> WHAT YOU SHOULD DO
Transcribe every entry word for word, but skip the images.
---+---
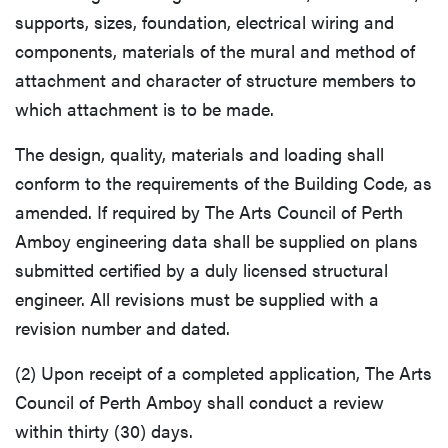
supports, sizes, foundation, electrical wiring and
components, materials of the mural and method of
attachment and character of structure members to
which attachment is to be made.
The design, quality, materials and loading shall
conform to the requirements of the Building Code, as
amended. If required by The Arts Council of Perth
Amboy engineering data shall be supplied on plans
submitted certified by a duly licensed structural
engineer. All revisions must be supplied with a
revision number and dated.
(2) Upon receipt of a completed application, The Arts
Council of Perth Amboy shall conduct a review
within thirty (30) days.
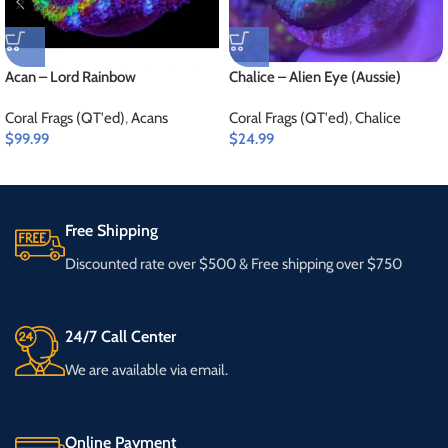
Acan – Lord Rainbow
Chalice – Alien Eye (Aussie)
Coral Frags (QT'ed)
,
Acans
Coral Frags (QT'ed)
,
Chalice
$
99.99
$
24.99
Free Shipping
Discounted rate over $500 & Free shipping over $750
24/7 Call Center
We are available via email.
Online Payment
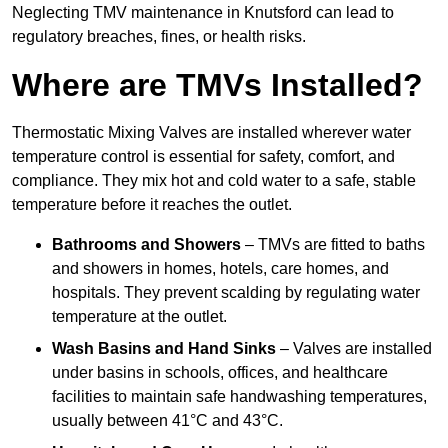
Neglecting TMV maintenance in Knutsford can lead to
regulatory breaches, fines, or health risks.
Where are TMVs Installed?
Thermostatic Mixing Valves are installed wherever water
temperature control is essential for safety, comfort, and
compliance. They mix hot and cold water to a safe, stable
temperature before it reaches the outlet.
Bathrooms and Showers
– TMVs are fitted to baths
and showers in homes, hotels, care homes, and
hospitals. They prevent scalding by regulating water
temperature at the outlet.
Wash Basins and Hand Sinks
– Valves are installed
under basins in schools, offices, and healthcare
facilities to maintain safe handwashing temperatures,
usually between 41°C and 43°C.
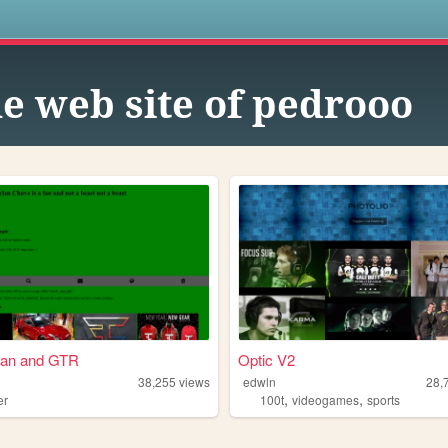
s
e web site of pedrooo
lan and GTR
Optic V2
38,255
views
edwln
28,
,
,
er
100t
videogames
sports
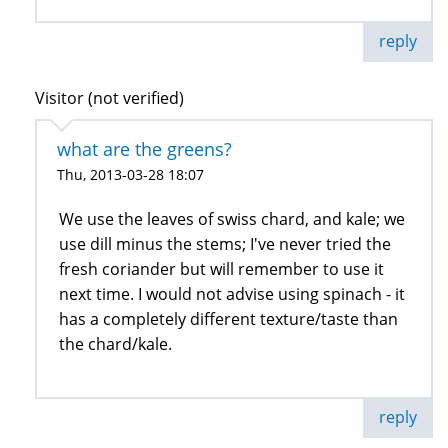
reply
Visitor (not verified)
what are the greens?
Thu, 2013-03-28 18:07
We use the leaves of swiss chard, and kale; we
use dill minus the stems; I've never tried the
fresh coriander but will remember to use it
next time. I would not advise using spinach - it
has a completely different texture/taste than
the chard/kale.
reply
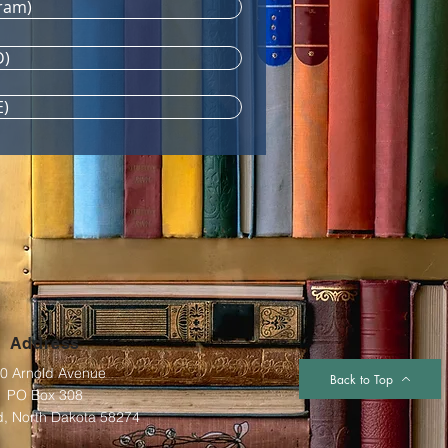
ram)
D)
E)
Address
0 Arnold Avenue
Back to Top
PO Box 308
d, North Dakota 58274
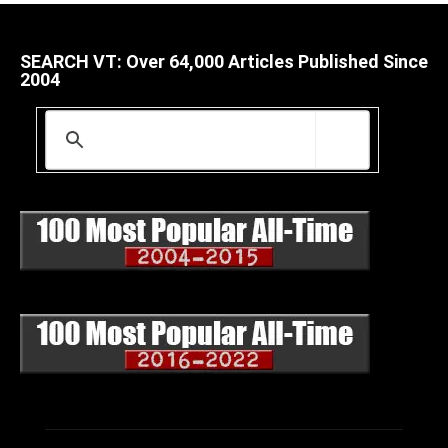
SEARCH VT: Over 64,000 Articles Published Since
2004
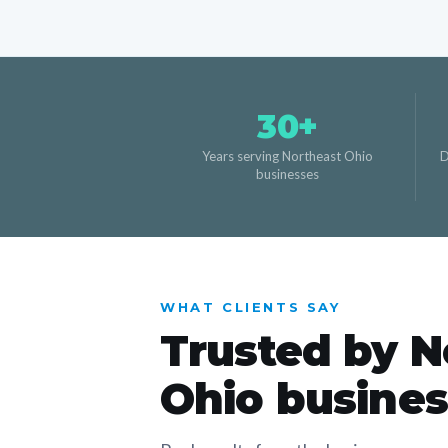
30+
Years serving Northeast Ohio
D
businesses
WHAT CLIENTS SAY
Trusted by N
Ohio busine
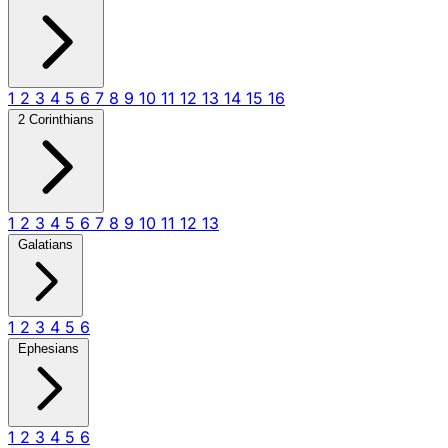
1
2
3
4
5
6
7
8
9
10
11
12
13
14
15
16
2 Corinthians
1
2
3
4
5
6
7
8
9
10
11
12
13
Galatians
1
2
3
4
5
6
Ephesians
1
2
3
4
5
6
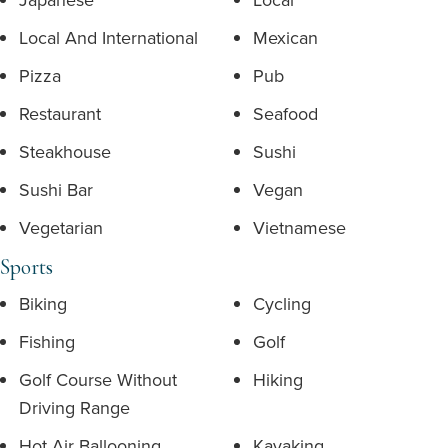
Local And International
Mexican
Pizza
Pub
Restaurant
Seafood
Steakhouse
Sushi
Sushi Bar
Vegan
Vegetarian
Vietnamese
Sports
Biking
Cycling
Fishing
Golf
Golf Course Without
Hiking
Driving Range
Hot Air Ballooning
Kayaking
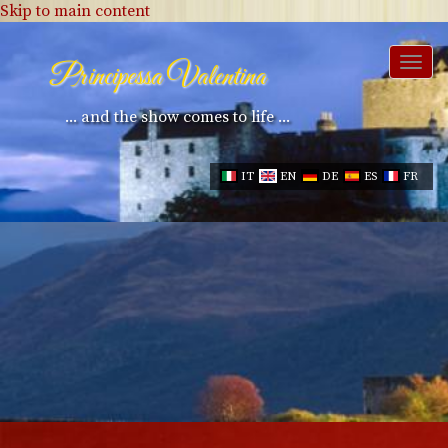
Skip to main content
Togg
Principessa Valentina
navi
... and the show comes to life ...
IT
EN
DE
ES
FR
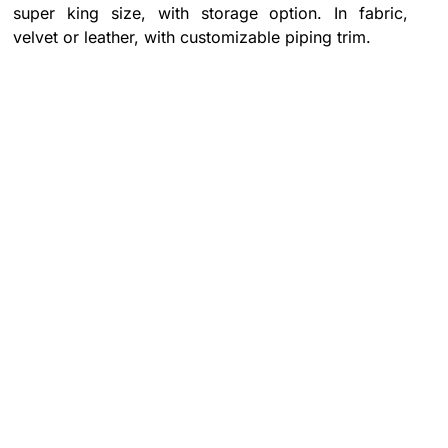
super king size, with storage option. In fabric,
velvet or leather, with customizable piping trim.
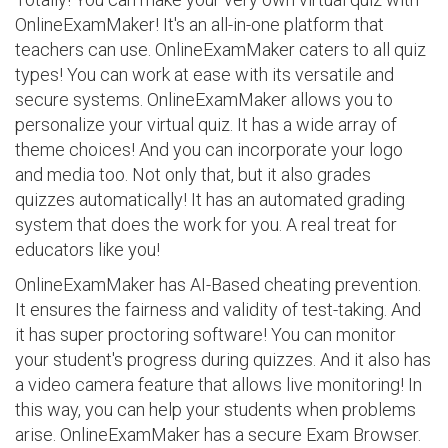
OnlineExamMaker! It's an all-in-one platform that
teachers can use. OnlineExamMaker caters to all quiz
types! You can work at ease with its versatile and
secure systems. OnlineExamMaker allows you to
personalize your virtual quiz. It has a wide array of
theme choices! And you can incorporate your logo
and media too. Not only that, but it also grades
quizzes automatically! It has an automated grading
system that does the work for you. A real treat for
educators like you!
OnlineExamMaker has AI-Based cheating prevention.
It ensures the fairness and validity of test-taking. And
it has super proctoring software! You can monitor
your student's progress during quizzes. And it also has
a video camera feature that allows live monitoring! In
this way, you can help your students when problems
arise. OnlineExamMaker has a secure Exam Browser.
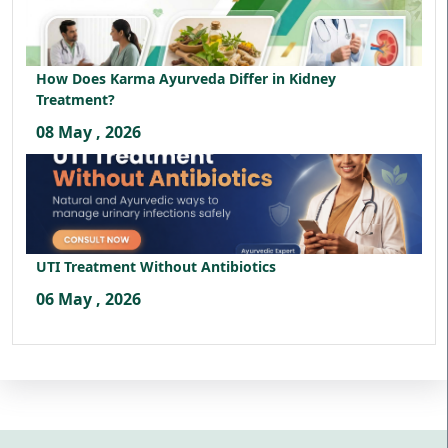
How Does Karma Ayurveda Differ in Kidney
Treatment?
08 May , 2026
UTI Treatment Without Antibiotics
06 May , 2026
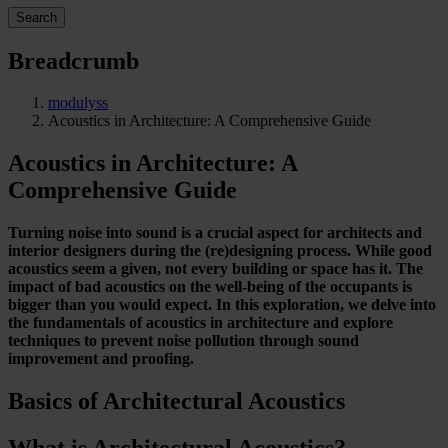
Search
Breadcrumb
modulyss
Acoustics in Architecture: A Comprehensive Guide
Acoustics in Architecture: A
Comprehensive Guide
Turning noise into sound is a crucial aspect for architects and
interior designers during the (re)designing process. While good
acoustics seem a given, not every building or space has it. The
impact of bad acoustics on the well-being of the occupants is
bigger than you would expect. In this exploration, we delve into
the fundamentals of acoustics in architecture and explore
techniques to prevent noise pollution through sound
improvement and proofing.
Basics of Architectural Acoustics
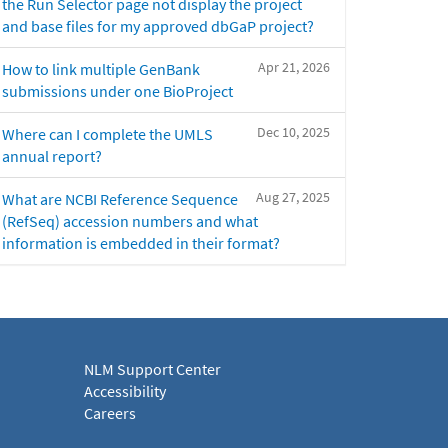
the Run Selector page not display the project
and base files for my approved dbGaP project?
Apr 21, 2026
How to link multiple GenBank
submissions under one BioProject
Dec 10, 2025
Where can I complete the UMLS
annual report?
Aug 27, 2025
What are NCBI Reference Sequence
(RefSeq) accession numbers and what
information is embedded in their format?
NLM Support Center
Accessibility
Careers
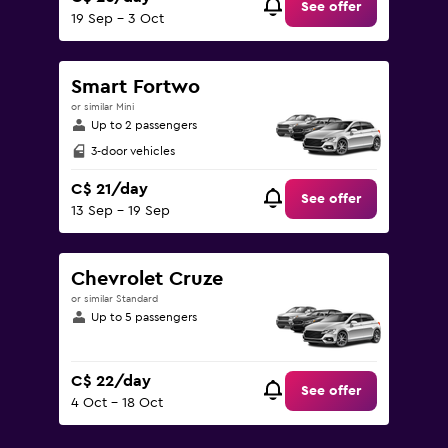
See offer
19 Sep - 3 Oct
Smart Fortwo
or similar Mini
Up to 2 passengers
3-door vehicles
C$ 21/day
See offer
13 Sep - 19 Sep
Chevrolet Cruze
or similar Standard
Up to 5 passengers
C$ 22/day
See offer
4 Oct - 18 Oct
---+---
> ANSWER TO THE PROBLEM
supports, sizes, foundation, electrical wiring and
components, materials of the mural and method of
attachment and character of structure members to
which attachment is to be made.
The design, quality, materials and loading shall
conform to the requirements of the Building Code, as
amended. If required by The Arts Council of Perth
Amboy engineering data shall be supplied on plans
submitted certified by a duly licensed structural
engineer. All revisions must be supplied with a
revision number and dated.
(2) Upon receipt of a completed application, The Arts
Council of Perth Amboy shall conduct a review
within thirty (30) days.
Acan – Lord Rainbow
Chalice – Alien Eye (Aussie)
Coral Frags (QT'ed)
,
Acans
Coral Frags (QT'ed)
,
Chalice
$
99.99
$
24.99
Free Shipping
Discounted rate over $500 & Free shipping over $750
24/7 Call Center
We are available via email.
Online Payment
Neglecting TMV maintenance in Knutsford can lead to
regulatory breaches, fines, or health risks.
Where are TMVs Installed?
Thermostatic Mixing Valves are installed wherever water
temperature control is essential for safety, comfort, and
compliance. They mix hot and cold water to a safe, stable
temperature before it reaches the outlet.
Bathrooms and Showers
– TMVs are fitted to baths
and showers in homes, hotels, care homes, and
hospitals. They prevent scalding by regulating water
temperature at the outlet.
Wash Basins and Hand Sinks
– Valves are installed
under basins in schools, offices, and healthcare
facilities to maintain safe handwashing temperatures,
usually between 41°C and 43°C.
s
e web site of pedrooo
lan and GTR
Optic V2
38,255
views
edwln
28,
,
,
er
100t
videogames
sports
reply
Visitor (not verified)
what are the greens?
Thu, 2013-03-28 18:07
We use the leaves of swiss chard, and kale; we
use dill minus the stems; I've never tried the
fresh coriander but will remember to use it
next time. I would not advise using spinach - it
has a completely different texture/taste than
the chard/kale.
reply
ram)
D)
E)
Address
0 Arnold Avenue
Back to Top
PO Box 308
d, North Dakota 58274
SEARCH VT: Over 64,000 Articles Published Since
2004
30+
Years serving Northeast Ohio
D
businesses
WHAT CLIENTS SAY
Trusted by N
Ohio busine
1
2
3
4
5
6
7
8
9
10
11
12
13
14
15
16
2 Corinthians
1
2
3
4
5
6
7
8
9
10
11
12
13
Galatians
1
2
3
4
5
6
Ephesians
1
2
3
4
5
6
Local And International
Mexican
Pizza
Pub
Restaurant
Seafood
Steakhouse
Sushi
Sushi Bar
Vegan
Vegetarian
Vietnamese
Sports
Biking
Cycling
Fishing
Golf
Golf Course Without
Hiking
Driving Range
Hot Air Ballooning
Kayaking
Skip to main content
Togg
Principessa Valentina
navi
... and the show comes to life ...
IT
EN
DE
ES
FR
super king size, with storage option. In fabric,
velvet or leather, with customizable piping trim.
OnlineExamMaker! It's an all-in-one platform that
teachers can use. OnlineExamMaker caters to all quiz
types! You can work at ease with its versatile and
secure systems. OnlineExamMaker allows you to
personalize your virtual quiz. It has a wide array of
theme choices! And you can incorporate your logo
and media too. Not only that, but it also grades
quizzes automatically! It has an automated grading
system that does the work for you. A real treat for
educators like you!
OnlineExamMaker has AI-Based cheating prevention.
It ensures the fairness and validity of test-taking. And
it has super proctoring software! You can monitor
your student's progress during quizzes. And it also has
a video camera feature that allows live monitoring! In
this way, you can help your students when problems
arise. OnlineExamMaker has a secure Exam Browser.
How Does Karma Ayurveda Differ in Kidney
Treatment?
08 May , 2026
UTI Treatment Without Antibiotics
06 May , 2026
Search
Breadcrumb
modulyss
Acoustics in Architecture: A Comprehensive Guide
Acoustics in Architecture: A
Comprehensive Guide
Turning noise into sound is a crucial aspect for architects and
interior designers during the (re)designing process. While good
acoustics seem a given, not every building or space has it. The
impact of bad acoustics on the well-being of the occupants is
bigger than you would expect. In this exploration, we delve into
the fundamentals of acoustics in architecture and explore
techniques to prevent noise pollution through sound
improvement and proofing.
Basics of Architectural Acoustics
the Run Selector page not display the project
and base files for my approved dbGaP project?
Apr 21, 2026
How to link multiple GenBank
submissions under one BioProject
Dec 10, 2025
Where can I complete the UMLS
annual report?
Aug 27, 2025
What are NCBI Reference Sequence
(RefSeq) accession numbers and what
information is embedded in their format?
NLM Support Center
Accessibility
Careers
See offer
19 Sep - 3 Oct
Smart Fortwo
or similar Mini
Up to 2 passengers
3-door vehicles
C$ 21/day
See offer
13 Sep - 19 Sep
Chevrolet Cruze
or similar Standard
Up to 5 passengers
C$ 22/day
See offer
4 Oct - 18 Oct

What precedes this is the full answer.